EXERCISE
Across the entries that follow, how many lines have the word "дороги" in them? Give only the number.

DATA SHOWN
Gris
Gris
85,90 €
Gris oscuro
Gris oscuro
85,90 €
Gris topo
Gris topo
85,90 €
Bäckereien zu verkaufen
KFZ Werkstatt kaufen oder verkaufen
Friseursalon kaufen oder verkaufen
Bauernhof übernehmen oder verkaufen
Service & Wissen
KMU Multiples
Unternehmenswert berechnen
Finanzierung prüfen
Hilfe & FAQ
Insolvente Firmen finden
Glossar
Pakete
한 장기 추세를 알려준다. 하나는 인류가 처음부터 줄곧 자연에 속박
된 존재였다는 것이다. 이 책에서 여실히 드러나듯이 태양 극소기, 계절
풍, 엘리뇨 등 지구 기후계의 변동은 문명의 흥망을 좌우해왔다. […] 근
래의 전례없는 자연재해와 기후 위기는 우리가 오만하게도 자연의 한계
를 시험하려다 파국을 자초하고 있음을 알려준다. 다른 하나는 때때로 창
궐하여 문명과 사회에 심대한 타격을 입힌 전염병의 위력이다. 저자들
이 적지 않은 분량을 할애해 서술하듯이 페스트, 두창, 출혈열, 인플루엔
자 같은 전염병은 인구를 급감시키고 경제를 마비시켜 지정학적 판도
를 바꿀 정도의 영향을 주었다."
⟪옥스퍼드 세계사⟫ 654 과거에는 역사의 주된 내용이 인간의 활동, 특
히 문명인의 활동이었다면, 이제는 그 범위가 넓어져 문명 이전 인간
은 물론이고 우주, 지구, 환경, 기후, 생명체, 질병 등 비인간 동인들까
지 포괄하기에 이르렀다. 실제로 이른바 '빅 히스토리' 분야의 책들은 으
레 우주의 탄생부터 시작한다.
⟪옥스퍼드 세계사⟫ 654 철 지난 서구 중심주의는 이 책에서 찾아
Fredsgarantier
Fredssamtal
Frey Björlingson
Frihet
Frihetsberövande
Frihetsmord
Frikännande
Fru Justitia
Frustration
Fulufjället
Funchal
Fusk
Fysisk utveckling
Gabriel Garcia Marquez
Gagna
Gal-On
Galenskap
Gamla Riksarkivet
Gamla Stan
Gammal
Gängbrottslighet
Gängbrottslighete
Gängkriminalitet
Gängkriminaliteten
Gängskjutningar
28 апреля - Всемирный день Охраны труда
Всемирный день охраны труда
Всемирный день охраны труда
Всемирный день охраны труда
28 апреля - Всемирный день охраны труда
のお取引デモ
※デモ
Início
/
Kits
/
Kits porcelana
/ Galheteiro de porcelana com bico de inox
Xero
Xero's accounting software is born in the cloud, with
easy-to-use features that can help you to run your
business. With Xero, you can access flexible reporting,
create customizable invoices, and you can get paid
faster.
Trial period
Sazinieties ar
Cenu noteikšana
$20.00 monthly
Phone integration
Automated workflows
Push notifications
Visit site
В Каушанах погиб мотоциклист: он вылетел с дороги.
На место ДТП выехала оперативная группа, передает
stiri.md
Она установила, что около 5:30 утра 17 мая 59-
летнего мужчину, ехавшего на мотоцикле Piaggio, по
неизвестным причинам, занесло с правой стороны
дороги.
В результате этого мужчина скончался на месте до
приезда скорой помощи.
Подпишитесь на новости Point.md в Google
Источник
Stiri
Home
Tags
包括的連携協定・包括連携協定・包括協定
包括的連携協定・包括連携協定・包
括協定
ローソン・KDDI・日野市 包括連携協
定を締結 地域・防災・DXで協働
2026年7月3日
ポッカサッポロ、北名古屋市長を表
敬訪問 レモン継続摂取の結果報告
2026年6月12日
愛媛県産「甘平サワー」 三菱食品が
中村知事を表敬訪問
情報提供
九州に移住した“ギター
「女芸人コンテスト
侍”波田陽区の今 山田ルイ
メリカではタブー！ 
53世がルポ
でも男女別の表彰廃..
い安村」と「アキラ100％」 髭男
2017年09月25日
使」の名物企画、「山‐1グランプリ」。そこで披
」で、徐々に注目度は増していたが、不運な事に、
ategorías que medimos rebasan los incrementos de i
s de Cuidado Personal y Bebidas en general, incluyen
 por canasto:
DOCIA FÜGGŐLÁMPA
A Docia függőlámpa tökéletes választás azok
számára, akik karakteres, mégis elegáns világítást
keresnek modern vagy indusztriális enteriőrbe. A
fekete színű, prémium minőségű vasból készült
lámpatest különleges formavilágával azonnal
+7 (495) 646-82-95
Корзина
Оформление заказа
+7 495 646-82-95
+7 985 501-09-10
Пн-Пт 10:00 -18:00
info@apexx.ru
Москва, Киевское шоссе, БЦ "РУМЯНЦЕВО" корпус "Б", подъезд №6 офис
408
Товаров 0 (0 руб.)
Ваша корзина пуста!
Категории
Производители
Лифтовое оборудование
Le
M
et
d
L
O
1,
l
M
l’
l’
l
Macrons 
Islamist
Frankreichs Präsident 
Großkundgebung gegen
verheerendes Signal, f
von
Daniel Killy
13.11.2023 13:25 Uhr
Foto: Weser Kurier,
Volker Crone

WRITTEN REPLY
2